### Exercise material

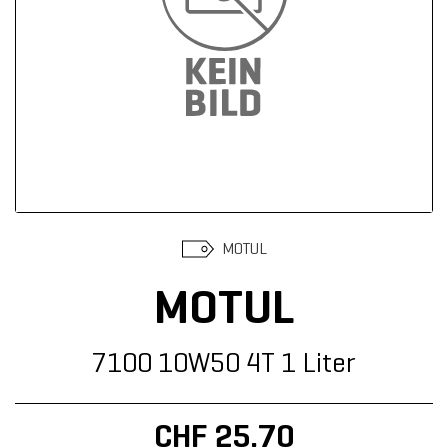
Suchen
MOTUL
MOTUL
7100 10W50 4T 1 Liter
CHF 25.70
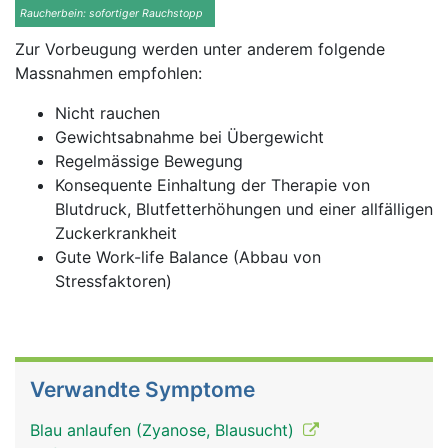
Raucherbein: sofortiger Rauchstopp
Zur Vorbeugung werden unter anderem folgende
Massnahmen empfohlen:
Nicht rauchen
Gewichtsabnahme bei Übergewicht
Regelmässige Bewegung
Konsequente Einhaltung der Therapie von
Blutdruck, Blutfetterhöhungen und einer allfälligen
Zuckerkrankheit
Gute Work-life Balance (Abbau von
Stressfaktoren)
Verwandte Symptome
Blau anlaufen (Zyanose, Blausucht)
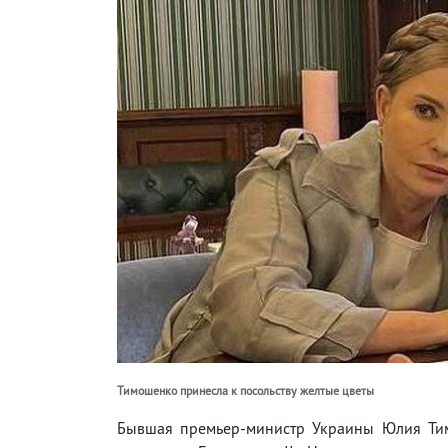
Тимошенко принесла к посольству желтые цветы
Бывшая премьер-министр Украины Юлия Тим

######

* [What needs to be done]:
In the copy, include exactly the lines from the one containing "7100 10W50 4T 1 Liter" through the last line of the records, and no pictures or other text.

* [Solution]:
7100 10W50 4T 1 Liter
CHF 25.70
Raucherbein: sofortiger Rauchstopp
Zur Vorbeugung werden unter anderem folgende
Massnahmen empfohlen:
Nicht rauchen
Gewichtsabnahme bei Übergewicht
Regelmässige Bewegung
Konsequente Einhaltung der Therapie von
Blutdruck, Blutfetterhöhungen und einer allfälligen
Zuckerkrankheit
Gute Work-life Balance (Abbau von
Stressfaktoren)
Verwandte Symptome
Blau anlaufen (Zyanose, Blausucht)
Тимошенко принесла к посольству желтые цветы
Бывшая премьер-министр Украины Юлия Тим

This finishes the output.